The duration of protection following vaccination with quadrivalent meningococcal conjugate vaccines remains an important subject of evaluation. Studies among adolescent recipients of MenACWYD and MenACWYCRM demonstrate significant declines in antibody levels over 5 years, which provides corroborating evidence for the observed decline in effectiveness discussed earlier. After a single dose of MenACWYD, the proportion of adolescents with protective antibodies was as low as 30% to 54% 3 years after vaccination (105). At 5 years postvaccination with MenACWYCRM, 34% (serogroup A) to 84% (serogroup W) maintained protective levels of antibody (106). Antibodies waned even faster in infants ages 9 to 23 months who received a two-dose series of MenACWYD (107). However, infants vaccinated with four doses of HibMenCY demonstrate better antibody persistence. Five years after the fourth dose, 82% and 69% of children immunized as infants had protective levels of antibody for serogroups C and Y, respectively (108). Estimates from a large ongoing case–control study evaluating one of the two MenACWY vaccines, MenACWYD, in the United States suggest high vaccine effectiveness early after vaccination, but 2 to 5 years after vaccination, vaccine effectiveness wanes to 50% to 60%. Waning immunity was the primary rationale for adding a booster dose for adolescents at age 16 years.

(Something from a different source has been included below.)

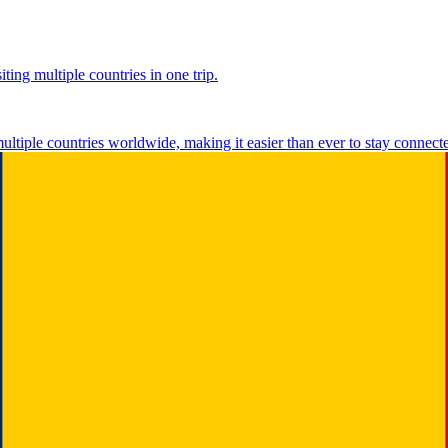
ting multiple countries in one trip.
multiple countries worldwide, making it easier than ever to stay connect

Serogroup A Conjugate Vaccine
To address the devastating epidemics of serogroup A meningococcal (MenA) disease that occur in the meningitis belt of sub-Saharan Africa (Fig. 51.2), a MenA tetanus toxoid conjugate vaccine, called MenAfriVac (PsA-TT), was developed specifically for this region by a collaborative partnership, the Meningitis Vaccine Project. The goal of this project was to ensure a vaccine that would be available in the region that countries could afford to implement. In 2010, PsA-TT was licensed in 1- to 29-year-olds and in 2011 was prequalified by WHO for use in Africa. This is the first large-scale introduction of a meningococcal conjugate vaccine in Africa. At 40 cents per dose, the vaccine is priced so that mass vaccination of all 1- to 29-year-olds is affordable for the region.